Microsoft Down 35% on AI Panic: Why Smart Investors Are Buying
Microsoft (MSFT) shares have fallen 35% amid an AI-driven selloff. Motley Fool analysts believe the stock is undervalued, presenting a rare buying opportunity for savvy investors.
Key Numbers
Microsoft (MSFT) shares have dropped approximately 35% from their all-time high, caught in a broad technology selloff fueled by artificial intelligence (AI) concerns. However, analysts at Motley Fool argue that this decline creates a rare buying opportunity for a stock that rarely gets this cheap.
Recommendation Change
No official recommendation change has been announced, but analysts suggest the stock is now undervalued. The previous rating was "Buy" at higher levels, and the current discount justifies adding to positions.
Analyst Rationale
Analysts believe the AI panic is overblown, and Microsoft's strong fundamentals support long-term growth. The company is heavily investing in AI through its partnership with OpenAI and integrating AI into products like Azure and Office. Its robust cash flows and diversified business make it resilient to volatility.
Context
The stock is down 35% from its peak but still up 20% year-over-year.

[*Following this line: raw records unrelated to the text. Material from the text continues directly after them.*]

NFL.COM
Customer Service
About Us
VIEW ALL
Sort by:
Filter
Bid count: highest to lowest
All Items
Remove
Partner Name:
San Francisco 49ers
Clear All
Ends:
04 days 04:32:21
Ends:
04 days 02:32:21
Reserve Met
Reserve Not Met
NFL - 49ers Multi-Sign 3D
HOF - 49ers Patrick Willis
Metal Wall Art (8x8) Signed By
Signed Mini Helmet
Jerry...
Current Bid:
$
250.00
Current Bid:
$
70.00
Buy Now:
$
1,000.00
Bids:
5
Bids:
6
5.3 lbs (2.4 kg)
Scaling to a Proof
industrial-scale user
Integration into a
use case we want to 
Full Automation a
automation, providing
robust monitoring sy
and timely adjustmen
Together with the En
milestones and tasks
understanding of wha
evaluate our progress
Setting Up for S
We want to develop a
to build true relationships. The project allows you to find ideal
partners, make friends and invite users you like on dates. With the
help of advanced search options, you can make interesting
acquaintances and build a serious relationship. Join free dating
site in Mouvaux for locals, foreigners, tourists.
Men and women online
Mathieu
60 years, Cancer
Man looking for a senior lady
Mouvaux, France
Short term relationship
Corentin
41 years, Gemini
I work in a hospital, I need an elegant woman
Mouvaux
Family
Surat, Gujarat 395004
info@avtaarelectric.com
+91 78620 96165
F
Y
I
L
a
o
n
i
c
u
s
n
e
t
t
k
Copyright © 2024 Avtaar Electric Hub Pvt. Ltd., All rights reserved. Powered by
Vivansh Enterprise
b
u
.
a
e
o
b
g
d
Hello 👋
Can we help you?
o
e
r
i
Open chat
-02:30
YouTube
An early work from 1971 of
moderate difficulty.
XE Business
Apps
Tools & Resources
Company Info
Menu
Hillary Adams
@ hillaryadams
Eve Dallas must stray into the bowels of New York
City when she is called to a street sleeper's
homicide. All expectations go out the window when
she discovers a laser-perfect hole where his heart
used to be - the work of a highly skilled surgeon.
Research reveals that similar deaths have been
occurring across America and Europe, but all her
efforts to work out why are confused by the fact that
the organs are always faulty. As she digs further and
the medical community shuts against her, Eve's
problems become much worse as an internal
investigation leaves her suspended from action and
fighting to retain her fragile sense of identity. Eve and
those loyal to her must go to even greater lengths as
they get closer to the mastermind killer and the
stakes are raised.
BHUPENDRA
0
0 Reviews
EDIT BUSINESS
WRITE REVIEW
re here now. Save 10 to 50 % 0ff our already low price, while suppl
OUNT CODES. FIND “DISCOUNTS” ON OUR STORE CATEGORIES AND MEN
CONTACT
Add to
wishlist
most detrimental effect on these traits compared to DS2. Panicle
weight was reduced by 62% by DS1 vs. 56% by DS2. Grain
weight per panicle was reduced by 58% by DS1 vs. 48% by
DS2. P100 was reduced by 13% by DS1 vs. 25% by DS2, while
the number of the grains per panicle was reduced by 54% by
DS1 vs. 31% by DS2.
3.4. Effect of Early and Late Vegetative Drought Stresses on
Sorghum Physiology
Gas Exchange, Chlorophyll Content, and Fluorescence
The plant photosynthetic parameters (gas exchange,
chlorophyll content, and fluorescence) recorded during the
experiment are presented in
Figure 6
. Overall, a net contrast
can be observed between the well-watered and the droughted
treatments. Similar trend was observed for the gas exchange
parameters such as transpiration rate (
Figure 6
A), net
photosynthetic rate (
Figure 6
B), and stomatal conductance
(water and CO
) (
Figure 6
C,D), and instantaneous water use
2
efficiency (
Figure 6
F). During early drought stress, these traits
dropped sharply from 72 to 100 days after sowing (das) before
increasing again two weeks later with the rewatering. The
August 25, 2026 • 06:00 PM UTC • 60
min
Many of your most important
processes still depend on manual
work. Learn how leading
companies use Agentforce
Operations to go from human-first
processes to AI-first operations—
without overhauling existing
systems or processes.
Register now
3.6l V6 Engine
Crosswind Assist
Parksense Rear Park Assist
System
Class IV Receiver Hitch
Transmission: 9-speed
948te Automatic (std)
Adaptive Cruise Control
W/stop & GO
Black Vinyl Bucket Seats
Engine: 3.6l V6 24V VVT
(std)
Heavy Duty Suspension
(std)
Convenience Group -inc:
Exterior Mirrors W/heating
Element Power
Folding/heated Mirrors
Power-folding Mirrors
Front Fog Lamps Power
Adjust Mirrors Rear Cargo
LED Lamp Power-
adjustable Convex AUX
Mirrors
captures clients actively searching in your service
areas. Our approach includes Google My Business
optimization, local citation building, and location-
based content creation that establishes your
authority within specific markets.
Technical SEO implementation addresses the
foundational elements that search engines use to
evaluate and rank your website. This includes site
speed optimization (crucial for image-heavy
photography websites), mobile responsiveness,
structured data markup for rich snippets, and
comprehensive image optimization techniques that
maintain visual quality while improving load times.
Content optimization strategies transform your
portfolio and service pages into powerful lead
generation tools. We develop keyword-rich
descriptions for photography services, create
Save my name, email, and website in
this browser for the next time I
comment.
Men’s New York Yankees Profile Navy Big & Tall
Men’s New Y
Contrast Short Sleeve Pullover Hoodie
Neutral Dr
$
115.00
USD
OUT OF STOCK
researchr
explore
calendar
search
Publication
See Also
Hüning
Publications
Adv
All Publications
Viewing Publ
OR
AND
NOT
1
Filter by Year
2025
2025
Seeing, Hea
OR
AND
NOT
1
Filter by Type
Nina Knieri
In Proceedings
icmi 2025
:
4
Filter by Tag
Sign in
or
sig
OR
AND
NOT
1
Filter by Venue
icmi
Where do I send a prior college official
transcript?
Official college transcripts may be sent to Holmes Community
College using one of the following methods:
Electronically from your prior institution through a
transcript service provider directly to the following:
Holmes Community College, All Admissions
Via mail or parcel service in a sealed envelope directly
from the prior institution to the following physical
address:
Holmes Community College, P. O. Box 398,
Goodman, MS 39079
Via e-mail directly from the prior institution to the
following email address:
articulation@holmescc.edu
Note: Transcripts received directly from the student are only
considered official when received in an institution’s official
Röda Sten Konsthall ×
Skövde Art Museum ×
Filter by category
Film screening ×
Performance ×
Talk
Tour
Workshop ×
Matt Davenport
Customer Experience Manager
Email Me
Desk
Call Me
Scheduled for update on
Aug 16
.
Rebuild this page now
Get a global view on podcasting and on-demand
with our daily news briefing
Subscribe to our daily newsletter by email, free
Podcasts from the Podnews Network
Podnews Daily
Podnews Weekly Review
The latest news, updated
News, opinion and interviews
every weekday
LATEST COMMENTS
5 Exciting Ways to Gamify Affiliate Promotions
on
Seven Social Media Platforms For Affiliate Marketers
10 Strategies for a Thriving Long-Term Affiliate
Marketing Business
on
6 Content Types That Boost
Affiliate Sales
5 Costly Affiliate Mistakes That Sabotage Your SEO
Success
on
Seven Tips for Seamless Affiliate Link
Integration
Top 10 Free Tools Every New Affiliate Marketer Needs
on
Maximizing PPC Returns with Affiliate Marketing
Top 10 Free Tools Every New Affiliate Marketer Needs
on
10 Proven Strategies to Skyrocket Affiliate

Other analysts, including those at Morgan Stanley and Goldman Sachs, maintain "Buy" ratings with price targets between $400 and $500. Recent performance has been impacted by fears of slowing AI spending and tighter monetary policy.
What to Make of It
While the decline may persist in the short term, long-term investors may find current levels attractive. Upcoming quarterly reports will be key to assessing the impact of AI investments on revenue.